== What to do ==
Among the entries below, find all lines that include "برای" and copy them.

==== Source material

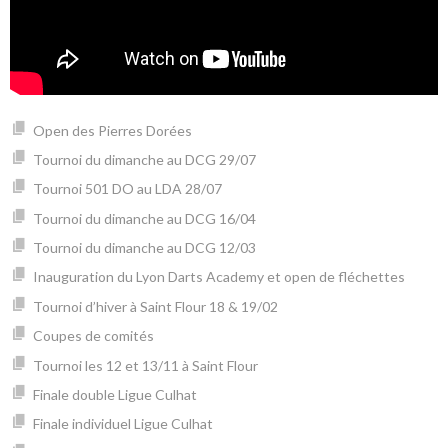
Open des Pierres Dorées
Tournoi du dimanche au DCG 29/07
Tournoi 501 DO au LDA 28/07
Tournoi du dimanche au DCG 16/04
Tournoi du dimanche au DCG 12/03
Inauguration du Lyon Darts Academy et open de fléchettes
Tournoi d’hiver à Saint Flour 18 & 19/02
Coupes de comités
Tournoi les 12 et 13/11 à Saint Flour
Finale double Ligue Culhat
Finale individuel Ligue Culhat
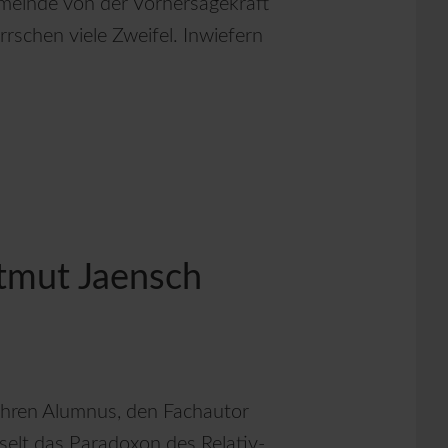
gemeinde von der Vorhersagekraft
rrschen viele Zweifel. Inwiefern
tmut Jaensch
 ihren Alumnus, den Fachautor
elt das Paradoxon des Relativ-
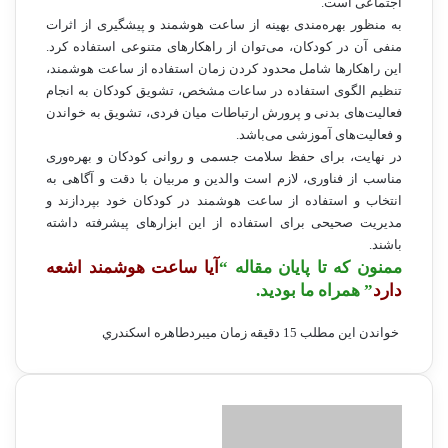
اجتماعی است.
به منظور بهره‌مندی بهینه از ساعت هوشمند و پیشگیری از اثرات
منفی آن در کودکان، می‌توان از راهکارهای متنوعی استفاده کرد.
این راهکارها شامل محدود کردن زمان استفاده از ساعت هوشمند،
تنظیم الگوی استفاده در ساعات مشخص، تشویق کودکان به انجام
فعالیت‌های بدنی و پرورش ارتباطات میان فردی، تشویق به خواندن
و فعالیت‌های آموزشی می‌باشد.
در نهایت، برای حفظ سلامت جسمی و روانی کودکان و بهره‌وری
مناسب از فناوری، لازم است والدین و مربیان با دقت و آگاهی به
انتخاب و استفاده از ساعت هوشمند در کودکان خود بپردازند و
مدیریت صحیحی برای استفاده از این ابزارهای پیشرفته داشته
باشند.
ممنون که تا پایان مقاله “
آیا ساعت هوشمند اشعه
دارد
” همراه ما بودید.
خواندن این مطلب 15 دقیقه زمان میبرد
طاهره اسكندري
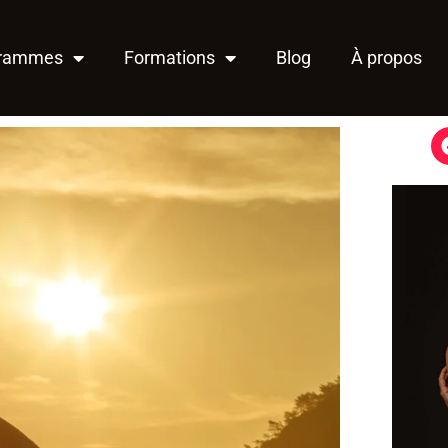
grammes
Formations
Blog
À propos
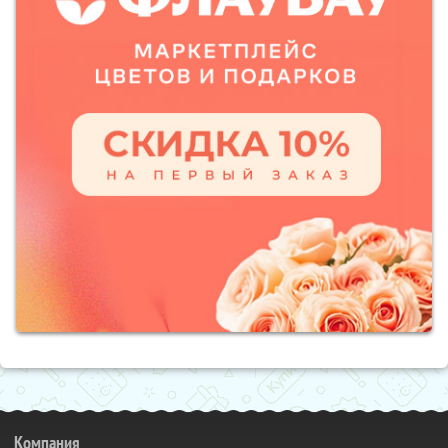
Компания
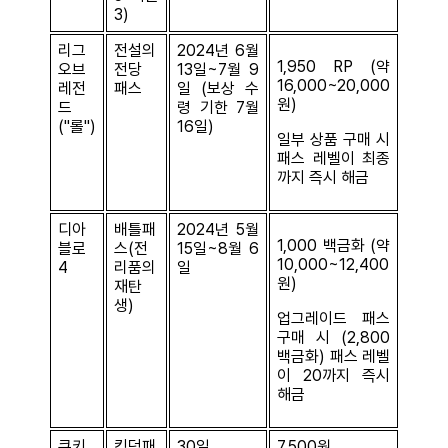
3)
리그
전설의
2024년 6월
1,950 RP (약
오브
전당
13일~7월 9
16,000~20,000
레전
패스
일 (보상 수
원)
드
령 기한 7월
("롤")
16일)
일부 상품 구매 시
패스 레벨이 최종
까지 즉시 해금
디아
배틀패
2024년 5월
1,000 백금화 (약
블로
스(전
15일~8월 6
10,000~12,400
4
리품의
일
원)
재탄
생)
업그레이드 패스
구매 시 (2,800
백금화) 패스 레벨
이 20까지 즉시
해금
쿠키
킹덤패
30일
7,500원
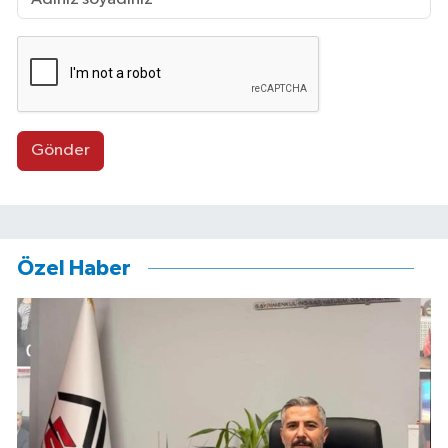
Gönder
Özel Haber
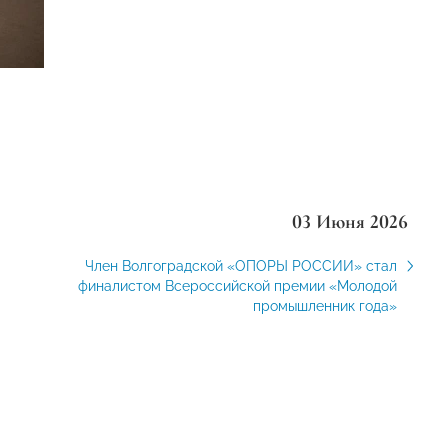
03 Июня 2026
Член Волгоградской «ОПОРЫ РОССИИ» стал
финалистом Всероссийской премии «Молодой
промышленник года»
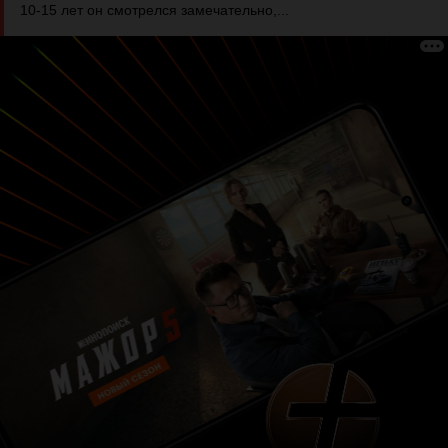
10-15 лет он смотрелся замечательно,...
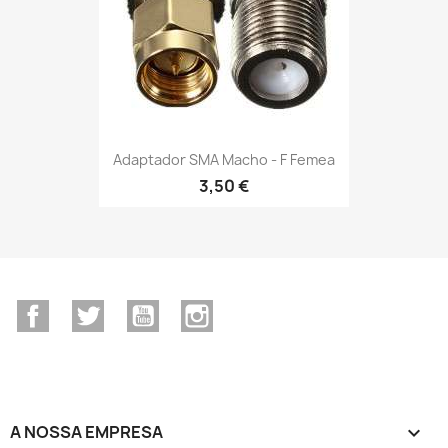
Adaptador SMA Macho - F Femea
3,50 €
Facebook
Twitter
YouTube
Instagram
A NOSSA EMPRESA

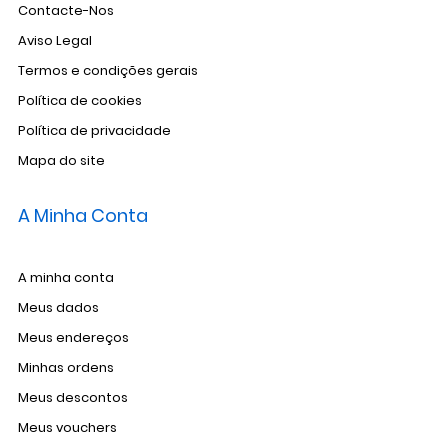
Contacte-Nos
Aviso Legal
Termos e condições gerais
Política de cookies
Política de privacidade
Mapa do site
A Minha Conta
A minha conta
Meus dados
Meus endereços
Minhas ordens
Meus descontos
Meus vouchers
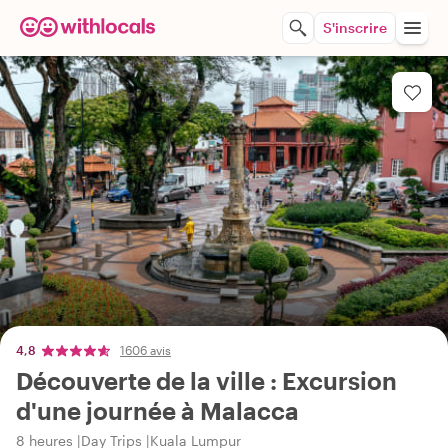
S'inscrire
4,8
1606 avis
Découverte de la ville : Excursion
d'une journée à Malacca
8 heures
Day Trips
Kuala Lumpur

========

== Exercise output ==
در نهایت، برای حفظ سلامت جسمی و روانی کودکان و بهره‌وری
مدیریت صحیحی برای استفاده از این ابزارهای پیشرفته داشته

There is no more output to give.